How can we appreciate our bodies for what they are?
The one true way to fully understand, appreciate and really respect your body is to set realistic physical goals for yourself and work towards achieving it. During my early twenties I was someone who went on crazy diets, skipped meals and never really understood the importance of treating my body with respect and care.
After I discovered yoga I stopped caring about how I look and focussed more on how I felt.
The stronger you feel physically, the more confident you are mentally and the rest just falls into place!
Where do you look for inspiration?
Strong, disciplined and highly motivated people really inspire and fascinate me as these are qualities I myself am striving towards. After 17 years of living a life dictated by an office schedule, I find that working on my own, while being extremely liberating, is also highly challenging and is impossible unless you are very disciplined and highly motivated.
I love going to museums and art exhibitions. I love gardening; planting things and watching them grow. I adore flea markets and vintage markets. I love all sorts of music, but when I am working, I listen to old school jazz and a bit of R&B soul, like Etta James. The movies I like are The Blues Brothers and The Usual Suspects.
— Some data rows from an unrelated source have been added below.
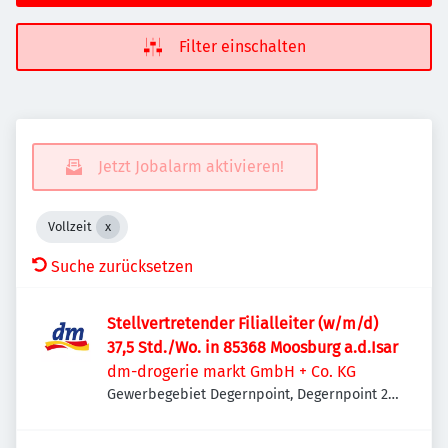
Filter einschalten
Jetzt Jobalarm aktivieren!
Vollzeit
Suche zurücksetzen
Stellvertretender Filialleiter (w/m/d)
37,5 Std./Wo. in 85368 Moosburg a.d.Isar
dm-drogerie markt GmbH + Co. KG
Gewerbegebiet Degernpoint, Degernpoint 2,
85368 Moosburg an der Isar, Deutschland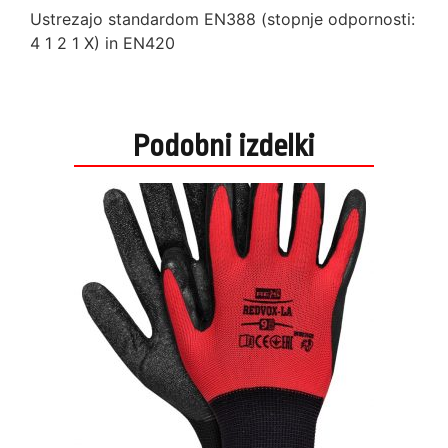
Ustrezajo standardom EN388 (stopnje odpornosti:
4 1 2 1 X) in EN420
Podobni izdelki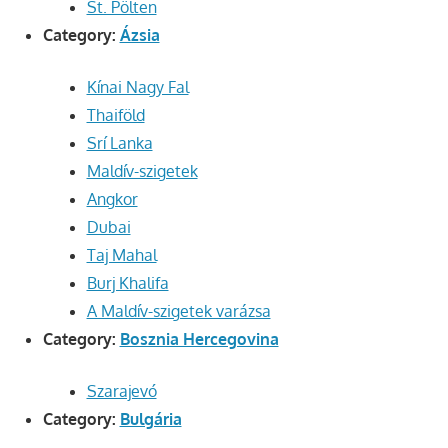
St. Pölten
Category:
Ázsia
Kínai Nagy Fal
Thaiföld
Srí Lanka
Maldív-szigetek
Angkor
Dubai
Taj Mahal
Burj Khalifa
A Maldív-szigetek varázsa
Category:
Bosznia Hercegovina
Szarajevó
Category:
Bulgária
My getaways are city breaks and long day treks with Paul and my dog, Iris. We’re sporty people and squeeze scuba diving or trekking into our itinerary. Besides Goa, Spain, Thailand and Cornwall in the UK are some of our favourite getaways. The Coco Shambala in Goa is my favourite hotel, a great combination of aesthetic beauty, food and warm hospitality. We love it so much that we even got married there!
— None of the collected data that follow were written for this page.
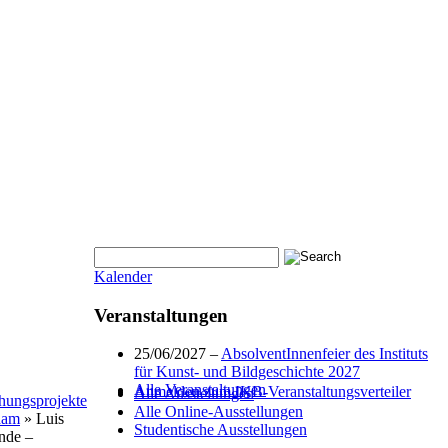
Kalender
Veranstaltungen
25/06/2027 –
AbsolventInnenfeier des Instituts
für Kunst- und Bildgeschichte 2027
Alle Veranstaltungen
Anmelden zum IKB-Veranstaltungsverteiler
Alle Ausstellungen
hungsprojekte
Alle Online-Ausstellungen
dam
» Luis
Studentische Ausstellungen
nde –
Describe a day in your life.
My mornings usually start with brisk walk in the park with Iris. I have a breakfast smoothie and hit the gym, then cool off with a half hour yoga practice. I eat lunch by noon. I go to the studio two to three days a week, leaving around 1 pm and return by 7 pm. We eat dinner an hour later and are in bed by 10 pm. The other days I either work from my home studio or stroll down to coffee shops that offer dog-friendly co-working spaces as well.
What is your measure for success?
Health and happiness.
What does slow living mean to you?
It means working on my own terms, making time for self-care, creating time to nurture my marriage and the relationships that are important to me. It also means enjoying long walks with my Iris and exploring my creativity as an artist.